*** Opening of Available data ***
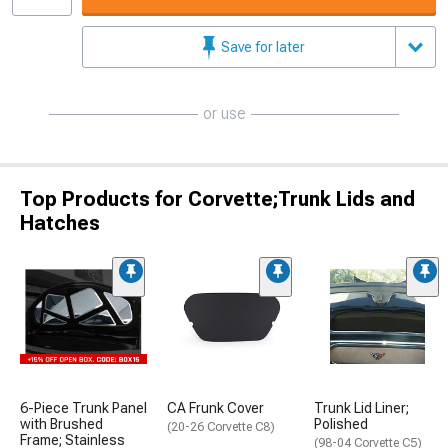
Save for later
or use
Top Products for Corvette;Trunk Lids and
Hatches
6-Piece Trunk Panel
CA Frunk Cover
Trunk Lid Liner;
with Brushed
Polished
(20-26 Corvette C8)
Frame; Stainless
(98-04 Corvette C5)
*** Close of Available data ***
*** Opening of Available data ***
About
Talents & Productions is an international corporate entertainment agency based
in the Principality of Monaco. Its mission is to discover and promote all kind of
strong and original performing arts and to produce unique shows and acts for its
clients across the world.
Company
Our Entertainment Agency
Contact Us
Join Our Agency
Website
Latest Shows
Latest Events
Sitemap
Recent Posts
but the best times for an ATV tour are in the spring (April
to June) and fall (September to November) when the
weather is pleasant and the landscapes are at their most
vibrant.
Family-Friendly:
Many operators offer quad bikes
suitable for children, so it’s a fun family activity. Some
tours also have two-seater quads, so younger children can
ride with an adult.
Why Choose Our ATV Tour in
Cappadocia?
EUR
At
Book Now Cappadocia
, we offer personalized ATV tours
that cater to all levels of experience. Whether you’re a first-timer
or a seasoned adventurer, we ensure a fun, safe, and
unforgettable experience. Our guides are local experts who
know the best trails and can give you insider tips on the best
*** Close of Available data ***
> About this exercise
Within the listing above, locate the line containing "unforgettable experience. Our" and the line containing "know the best". Reproduce those two lines and all lines between them exactly, with nothing added.

> Solution
unforgettable experience. Our guides are local experts who
know the best trails and can give you insider tips on the best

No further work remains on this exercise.